**GOAL OF THE EXERCISE:**
Each line of the data must be given back verbatim, with pictures removed.
_ _ _
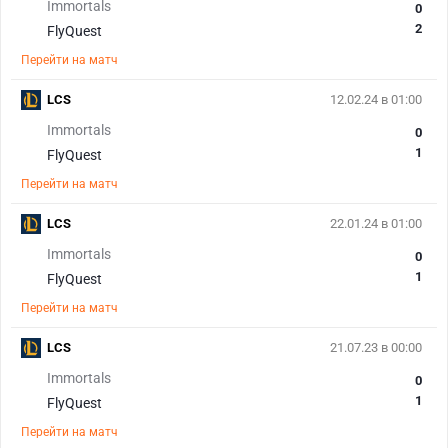
Immortals
0
2
FlyQuest
Перейти на матч
LCS
12.02.24 в 01:00
Immortals
0
1
FlyQuest
Перейти на матч
LCS
22.01.24 в 01:00
Immortals
0
1
FlyQuest
Перейти на матч
LCS
21.07.23 в 00:00
Immortals
0
1
FlyQuest
Перейти на матч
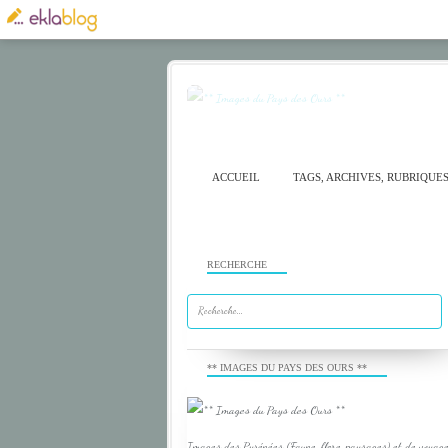
ACCUEIL
TAGS, ARCHIVES, RUBRIQUE
RECHERCHE
** IMAGES DU PAYS DES OURS **
Images des Pyrénées (Faune, flore, paysages) et de voyage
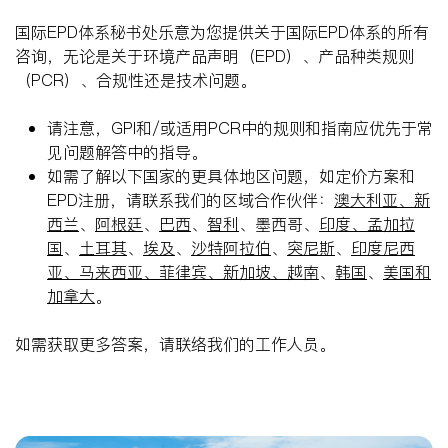
国际EPD体系秘书处乐意为您提供关于国际EPD体系的所有
咨询，无论是关于环境产品声明（EPD）、产品种类规则
（PCR）、合规性还是技术问题。
请注意，GPI和/或适用PCR中的规则和指南应优先于常
见问题解答中的指导。
如需了解以下国家的更具体地区问题，如定价方案和
EPD注册，请联系我们的区域合作伙伴：
澳大利亚、新
西兰
、
阿根廷
、
巴西
、
智利
、墨西哥、
印度、孟加拉
国
、
土耳其
、
埃及
、
沙特阿拉伯
、
突尼斯
、
印度尼西
亚、马来西亚、菲律宾、新加坡、越南
、
韩国
、
美国和
加拿大
。
如需获取更多答案，请联络我们的工作人员。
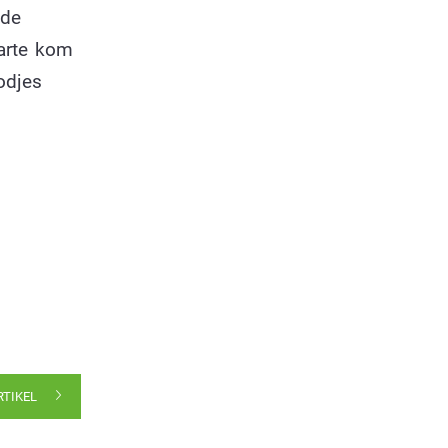
 de
parte kom
odjes
RTIKEL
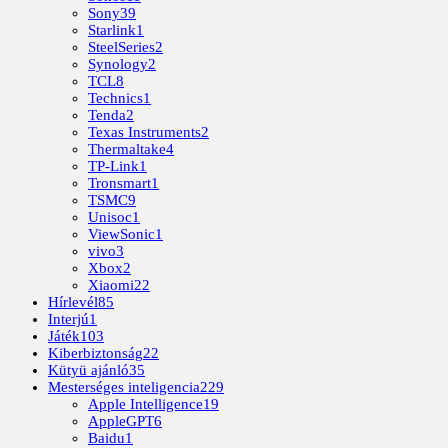
Sony
39
Starlink
1
SteelSeries
2
Synology
2
TCL
8
Technics
1
Tenda
2
Texas Instruments
2
Thermaltake
4
TP-Link
1
Tronsmart
1
TSMC
9
Unisoc
1
ViewSonic
1
vivo
3
Xbox
2
Xiaomi
22
Hírlevél
85
Interjú
1
Játék
103
Kiberbiztonság
22
Kütyü ajánló
35
Mesterséges inteligencia
229
Apple Intelligence
19
AppleGPT
6
Baidu
1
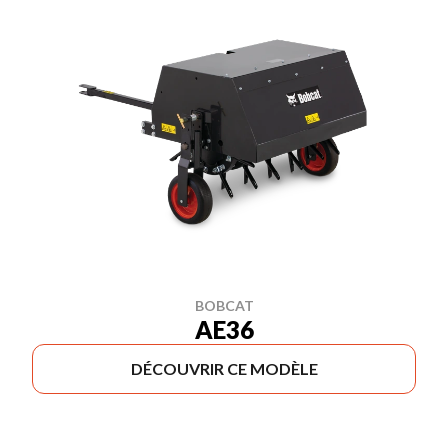
BOBCAT
AE36
DÉCOUVRIR CE MODÈLE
_ _ _
**TASK SOLUTION:**
Immortals
0
2
FlyQuest
Перейти на матч
LCS
12.02.24 в 01:00
Immortals
0
1
FlyQuest
Перейти на матч
LCS
22.01.24 в 01:00
Immortals
0
1
FlyQuest
Перейти на матч
LCS
21.07.23 в 00:00
Immortals
0
1
FlyQuest
Перейти на матч
ACCUEIL
TAGS, ARCHIVES, RUBRIQUE
RECHERCHE
** IMAGES DU PAYS DES OURS **
Images des Pyrénées (Faune, flore, paysages) et de voyage
国际EPD体系秘书处乐意为您提供关于国际EPD体系的所有
咨询，无论是关于环境产品声明（EPD）、产品种类规则
（PCR）、合规性还是技术问题。
请注意，GPI和/或适用PCR中的规则和指南应优先于常
见问题解答中的指导。
如需了解以下国家的更具体地区问题，如定价方案和
EPD注册，请联系我们的区域合作伙伴：
澳大利亚、新
西兰
、
阿根廷
、
巴西
、
智利
、墨西哥、
印度、孟加拉
国
、
土耳其
、
埃及
、
沙特阿拉伯
、
突尼斯
、
印度尼西
亚、马来西亚、菲律宾、新加坡、越南
、
韩国
、
美国和
加拿大
。
如需获取更多答案，请联络我们的工作人员。
 de
parte kom
odjes
RTIKEL
Sony
39
Starlink
1
SteelSeries
2
Synology
2
TCL
8
Technics
1
Tenda
2
Texas Instruments
2
Thermaltake
4
TP-Link
1
Tronsmart
1
TSMC
9
Unisoc
1
ViewSonic
1
vivo
3
Xbox
2
Xiaomi
22
Hírlevél
85
Interjú
1
Játék
103
Kiberbiztonság
22
Kütyü ajánló
35
Mesterséges inteligencia
229
Apple Intelligence
19
AppleGPT
6
Baidu
1
BOBCAT
AE36
DÉCOUVRIR CE MODÈLE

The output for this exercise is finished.